Friday, August 27, 2010

Comments on Regulations on Coverage of Preventive Care

August 27, 2010


Office of Consumer Information and Insurance Oversight
Department of Health and Human Services
PO Box 8016
Baltimore, MD 21244-1850

Dear Sir/Madam:

We are writing to comment on the interim final rules for group health plans and health insurance issuers relating to coverage of preventive services under the Patient Protection and Affordable Care Act (PPACA). We are health care providers and patient advocates with a special interest in digestive diseases.

We are very pleased to see that the PPACA is resulting in a concentrated commitment to providing preventive care consistent with the recommendations of the United States Preventive Services Task Force (USPST), the Advisory Committee on Immunization Practices of the Centers for Disease Control (ACIPCDC), and the Health Resource and Services Administration (HRSA). We strongly support complete and universal insurance coverage of immunizations, well-care visits, and the whole host of preventive measures recommended by the USPST, ACIPCDC, and HRSA. We write to express a narrow but important concern.

The USPST, ACIPCDC, and HRSA recommendations are written for the general public, and for the most part, do not include recommendations regarding the frequency of the preventive measure in question. The interim final rules state that, if a recommendation or guideline for a recommended preventive service does not specify the frequency, method, treatment, or setting for the provision of that service, the plan or issuer can use “reasonable medical management” techniques to determine coverage limitations.1 However, the Departments also state that utilization of preventive services will increase when they are covered with zero copayment or coinsurance. We urge the Departments to consider, then, how leaving the “frequency, method, treatment or setting” of the preventive care to insurers will adversely affect their utilization, especially in patients with a higher than average risk profile.

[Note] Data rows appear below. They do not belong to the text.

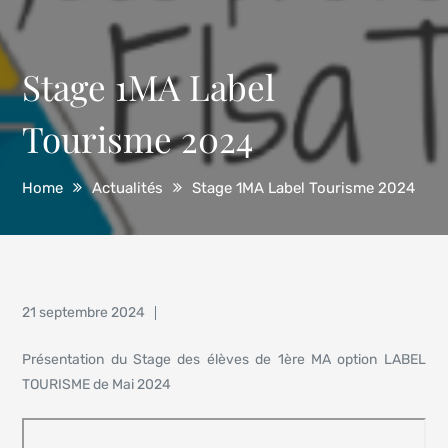
Stage 1MA Label
Tourisme 2024
Home
Actualités
Stage 1MA Label Tourisme 2024
Posted
21 septembre 2024
on
Présentation du Stage des élèves de 1ère MA option LABEL
TOURISME de Mai 2024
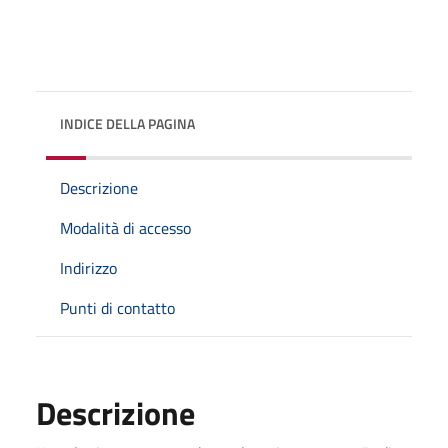
INDICE DELLA PAGINA
Descrizione
Modalità di accesso
Indirizzo
Punti di contatto
Descrizione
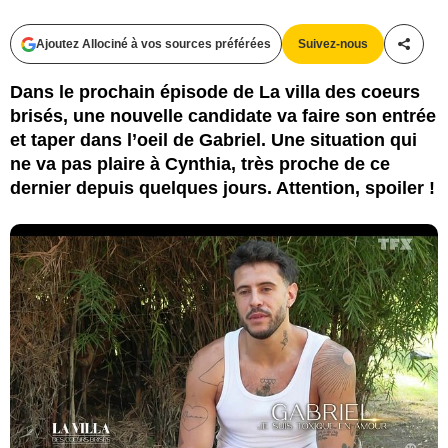
Ajoutez Allociné à vos sources préférées
Suivez-nous
Partag
Dans le prochain épisode de La villa des coeurs
brisés, une nouvelle candidate va faire son entrée
et taper dans l’oeil de Gabriel. Une situation qui
ne va pas plaire à Cynthia, très proche de ce
dernier depuis quelques jours. Attention, spoiler !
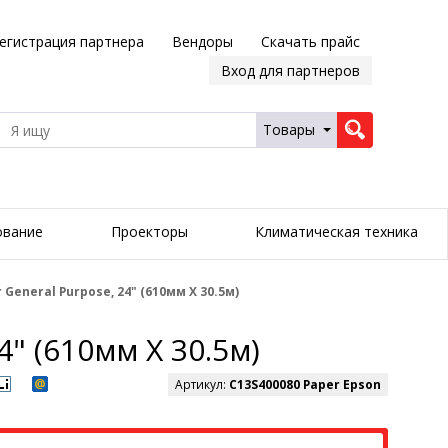
егистрация партнера
Вендоры
Скачать прайс
Вход для партнеров
Товары
ование
Проекторы
Климатическая техника
General Purpose, 24" (610мм X 30.5м)
4" (610мм X 30.5м)
Артикул:
C13S400080 Paper Epson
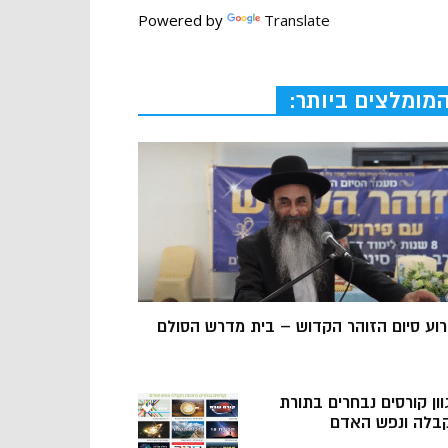
Powered by
Translate
מומלצים ביותר:
רוע סיום הזוהר הקדוש – בית מדרש הסולם
וון קורסים נבחרים בתורת
בלה ונפש האדם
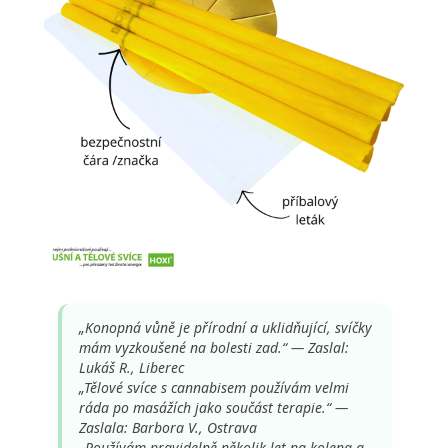
„Konopná vůně je přírodní a uklidňující, svíčky
mám vyzkoušené na bolesti zad.“ — Zaslal:
Lukáš R., Liberec
„Tělové svíce s cannabisem používám velmi
ráda po masážích jako součást terapie.“ —
Zaslala: Barbora V., Ostrava
„Používám pravidelně několik let na kolena a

For example, the USPST’s recommendation for colorectal cancer states as follows:

[S]creening for colorectal cancer (CRC) using fecal occult blood testing, sigmoidoscopy, or colonoscopy, in adults, beginning at age 50 years and continuing until age 75 years. The risks and benefits of these screening methods vary.
Colorectal cancer screening was given a rating or grade of A by the USPST.

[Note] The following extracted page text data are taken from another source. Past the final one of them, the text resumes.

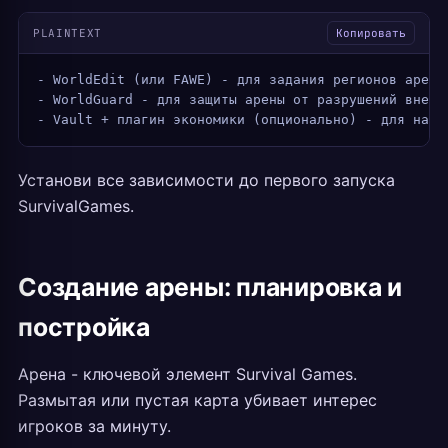
PLAINTEXT
Копировать
- WorldEdit (или FAWE) - для задания регионов арены
- WorldGuard - для защиты арены от разрушений вне р
- Vault + плагин экономики (опционально) - для нагр
Установи все зависимости до первого запуска
SurvivalGames.
Создание арены: планировка и
постройка
Арена - ключевой элемент Survival Games.
Размытая или пустая карта убивает интерес
игроков за минуту.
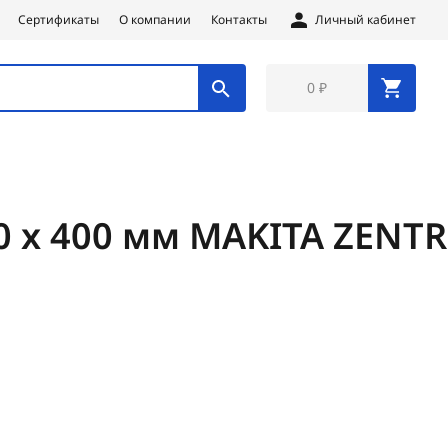
Сертификаты
О компании
Контакты
Личный кабинет
0 ₽
40 х 400 мм MAKITA ZENT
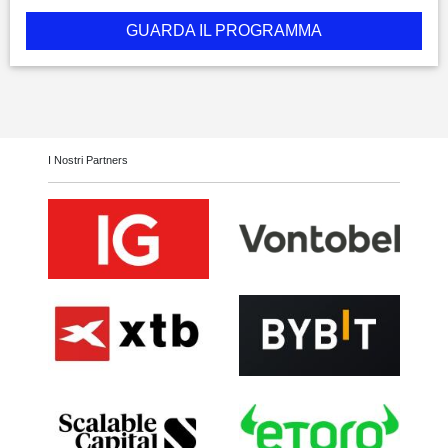
GUARDA IL PROGRAMMA
I Nostri Partners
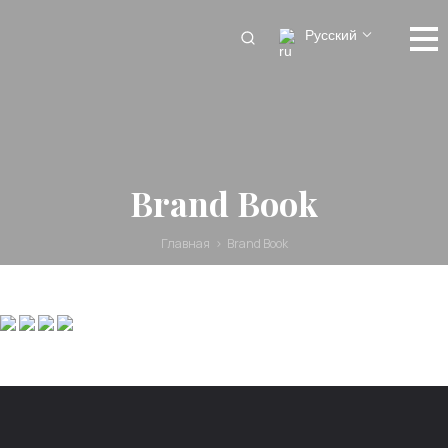
Русский
Brand Book
Главная
Brand Book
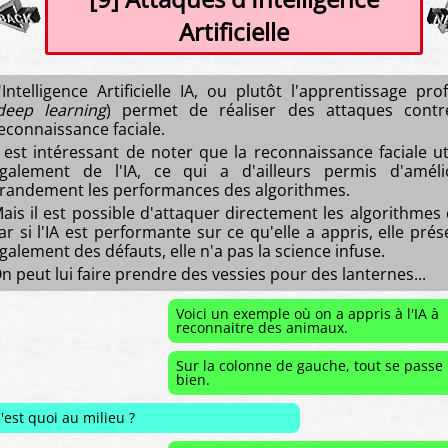
Artificielle
'Intelligence Artificielle IA, ou plutôt l'apprentissage pro
deep learning
) permet de réaliser des attaques contr
econnaissance faciale.
l est intéressant de noter que la reconnaissance faciale uti
galement de l'IA, ce qui a d'ailleurs permis d'améli
randement les performances des algorithmes.
ais il est possible d'attaquer directement les algorithmes d
ar si l'IA est performante sur ce qu'elle a appris, elle pré
galement des défauts, elle n'a pas la science infuse.
n peut lui faire prendre des vessies pour des lanternes...
Voici un exemple où on a appris à l'IA à
reconnaitre des animaux.
Sur la colonne de gauche, tout se passe
bien.
'est quoi au milieu ?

Patients with inflammatory bowel disease, as well as those who have a history of polyps or colon cancer, have a higher than average risk of developing colorectal cancer. More often than not, we recommend a colonoscopy for most of these patients every one to five years, depending on the illness and circumstances. In addition, in this patient population, we believe that colorectal cancer screening colonoscopies should begin before age 50. Thus, while the USPST’s recommendations may fit a healthy patient, they do not fit a high risk population. Surely, this is the case with other diseases, as well. For example, a patient with inflammatory bowel disease, dysmotility, or other digestive disease presents a complex dietary picture and, thus, counseling for a healthy diet requires both specialization and additional time. Leaving the decision of whether to pay for a nutritionist versus a primary care provider, along with the number of visits and the complexity of those visits, to an insurance company simply requires us to remain involved in advocating for coverage for our patients. The interim final rules are not clear and specific enough to make coverage automatic.

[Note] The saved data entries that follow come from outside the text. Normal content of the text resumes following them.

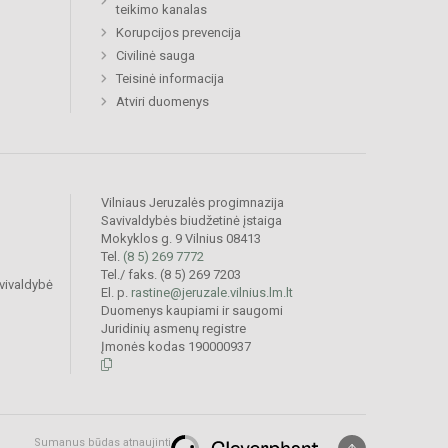
teikimo kanalas
Korupcijos prevencija
Civilinė sauga
Teisinė informacija
Atviri duomenys
Vilniaus Jeruzalės progimnazija
Savivaldybės biudžetinė įstaiga
Mokyklos g. 9 Vilnius 08413
Tel.
(8 5) 269 7772
Tel./ faks. (8 5) 269 7203
vivaldybė
El. p.
rastine@jeruzale.vilnius.lm.lt
Duomenys kaupiami ir saugomi
Juridinių asmenų registre
Įmonės kodas 190000937
Sumanus būdas atnaujinti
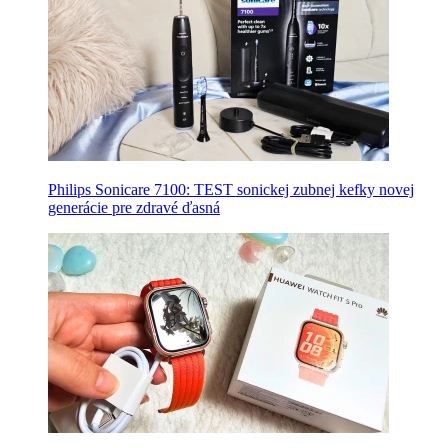
Philips Sonicare 7100: TEST sonickej zubnej kefky novej
generácie pre zdravé ďasná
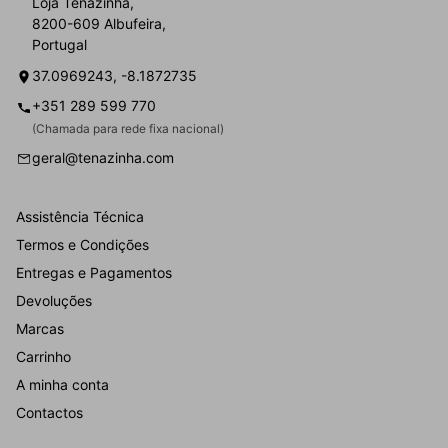
Loja Tenazinha,
8200-609 Albufeira,
Portugal
37.0969243, -8.1872735
+351 289 599 770
(Chamada para rede fixa nacional)
geral@tenazinha.com
Assistência Técnica
Termos e Condições
Entregas e Pagamentos
Devoluções
Marcas
Carrinho
A minha conta
Contactos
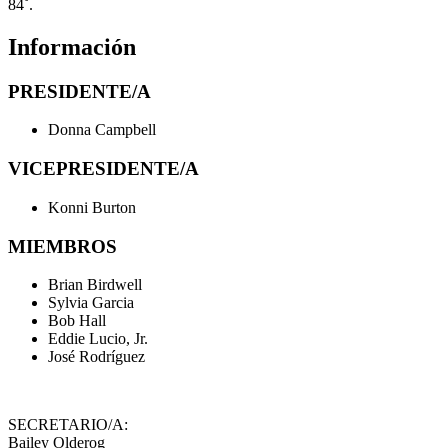
84˚.
Información
PRESIDENTE/A
Donna Campbell
VICEPRESIDENTE/A
Konni Burton
MIEMBROS
Brian Birdwell
Sylvia Garcia
Bob Hall
Eddie Lucio, Jr.
José Rodríguez
SECRETARIO/A:
Bailey Olderog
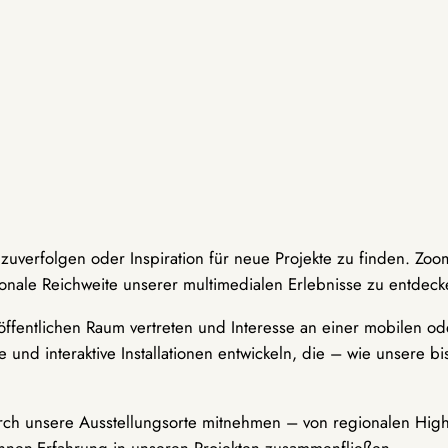
hzuverfolgen oder Inspiration für neue Projekte zu finden. Zoo
onale Reichweite unserer multimedialen Erlebnisse zu entdeck
ffentlichen Raum vertreten und Interesse an einer mobilen ode
 und interaktive Installationen entwickeln, die – wie unsere 
durch unsere Ausstellungsorte mitnehmen – von regionalen Highl
innen-Erfahrung in unseren Projekten zusammenfließen.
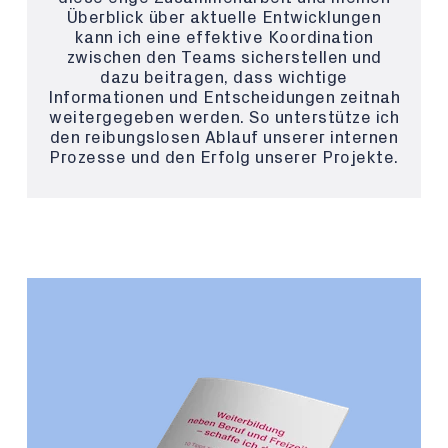
Überblick über aktuelle Entwicklungen
kann ich eine effektive Koordination
zwischen den Teams sicherstellen und
dazu beitragen, dass wichtige
Informationen und Entscheidungen zeitnah
weitergegeben werden. So unterstütze ich
den reibungslosen Ablauf unserer internen
Prozesse und den Erfolg unserer Projekte.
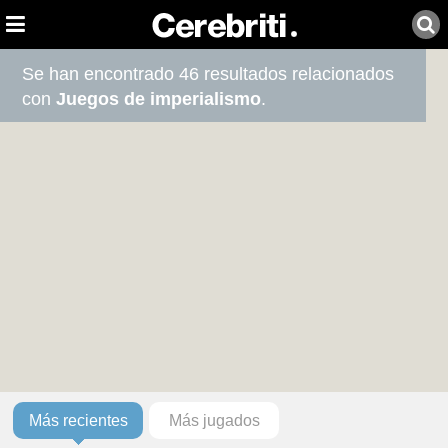
Se han encontrado 46 resultados relacionados
con
Juegos de imperialismo
.
Más recientes
Más jugados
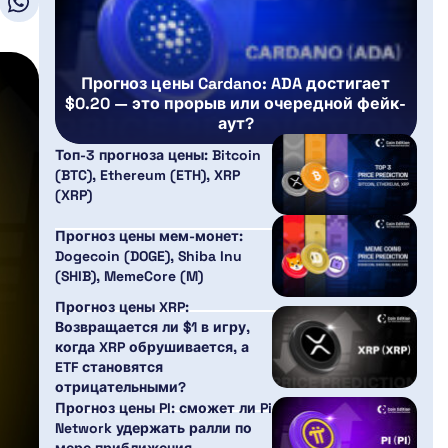
Прогноз цены Cardano: ADA достигает
$0.20 — это прорыв или очередной фейк-
аут?
Топ-3 прогноза цены: Bitcoin
(BTC), Ethereum (ETH), XRP
(XRP)
Прогноз цены мем-монет:
Dogecoin (DOGE), Shiba Inu
(SHIB), MemeCore (M)
Прогноз цены XRP:
Возвращается ли $1 в игру,
когда XRP обрушивается, а
ETF становятся
отрицательными?
Прогноз цены PI: сможет ли Pi
Network удержать ралли по
мере приближения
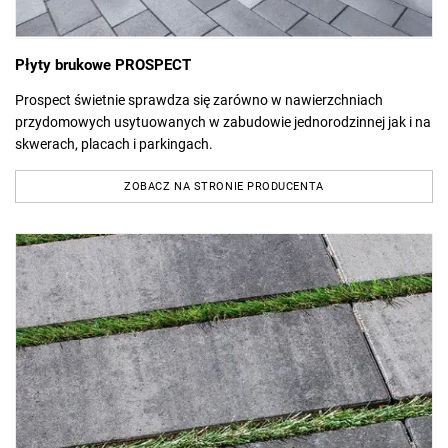
Płyty brukowe PROSPECT
Prospect świetnie sprawdza się zarówno w nawierzchniach
przydomowych usytuowanych w zabudowie jednorodzinnej jak i na
skwerach, placach i parkingach.
ZOBACZ NA STRONIE PRODUCENTA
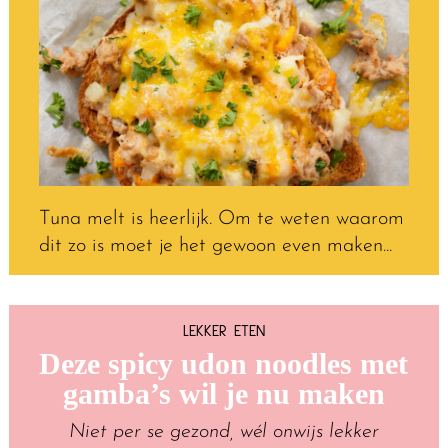
Tuna melt is heerlijk. Om te weten waarom
dit zo is moet je het gewoon even maken...
LEKKER ETEN
Deze spicy udon noodles met
gamba’s wil je nu maken
Niet per se gezond, wél onwijs lekker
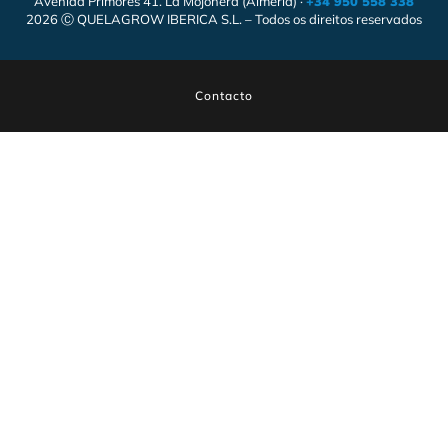
Avenida Primores 41. La Mojonera (Almería) ·
+34 950 558 338
2026 Ⓒ QUELAGROW IBERICA S.L. – Todos os direitos reservados
Contacto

Thus, we would urge the Departments to consider shifting the decision-making for high-risk patients, i.e., patients who already have at least one chronic illness or previous incidence of colorectal cancer or other disease for which prevention is sought, to the treating physician regarding the “frequency, method, treatment, or setting” for the preventive care. The treating physician should have to provide nothing more than a certification to the insurer that the patient is high risk. This allows physicians to ensure that patients who most need preventive care are getting the type and level of care they need; it ensures that patients will utilize this care because it will be free; and it provides some protection to insurers, who will retain control over “frequency, method, treatment, or setting” for other than high-risk patients.

Again, we very much appreciate the Departments’ effort to make preventive care accessible for all patients in need. We agree with the Departments’ approach, as well as with the general assessment that both the PPACA and its implementation through the interim final rules, will increase utilization of prevention, resulting in a healthier America.

Thank you.


Linda Aukett
Digestive Disease National Coalition

Andrew R. Spiegle, Esq.
Chief Executive Officer
Colon Cancer Alliance

LeeAnn Barcus
Vice President
United Ostomy Association of America
United Ostomy Association of Greater St. Louis

Jennifer C. Jaff, Esq.
Executive Director
Advocacy for Patients with Chronic Illness, Inc.